Pandas Notebook
Pandas is the main Python library for cleaning and shaping data. This notebook covers the core operations and the workflows you will see most often in DA work — from loading raw data to grouping and reshaping it for a report.
Many of these have a direct SQL version. Where it helps, the SQL version is shown next to it. See SQL Notes and SQL Patterns for the SQL side. Once your data is ready, see Matplotlib / Seaborn Notebook for charts and Machine Learning Notebook for models.
If you are coming from Excel, the Excel Notebook has an Excel vs Pandas quick reference at the end.
For the NumPy layer that Pandas is built on, see NumPy Notebook.
All examples use a parking system dataset: parking_df, payment_df, and station_df.
import pandas as pd
import numpy as np
Reading & Inspecting Data
Read Files
df = pd.read_csv('parking_history.csv')
df = pd.read_excel('report.xlsx', sheet_name='Sheet1')
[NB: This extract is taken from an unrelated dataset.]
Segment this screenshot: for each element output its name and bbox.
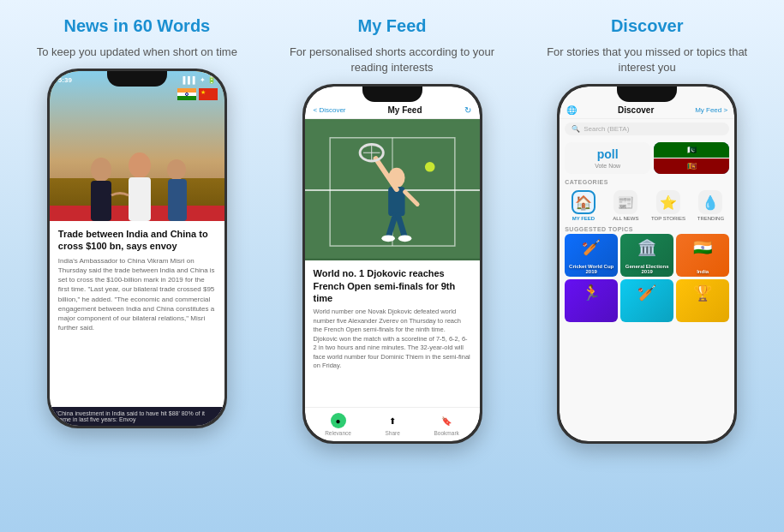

df = pd.read_csv('data.csv', parse_dates=['entry_time', 'exit_time'])
Always use parse_dates for date columns. They come in as strings by default.
Inspect a DataFrame
df.head(10) # first 10 rows (default 5)
df.tail(5) # last 5 rows
df.shape # (rows, columns)
df.dtypes # data type per column
df.info() # dtypes + non-null counts + memory usage
df.describe() # count, mean, std, min, max for numeric columns
df.describe(include='all') # include string columns too
Column Summary
df['parking_type'].value_counts() # how many of each value
df['parking_type'].value_counts(normalize=True) # share (0–1)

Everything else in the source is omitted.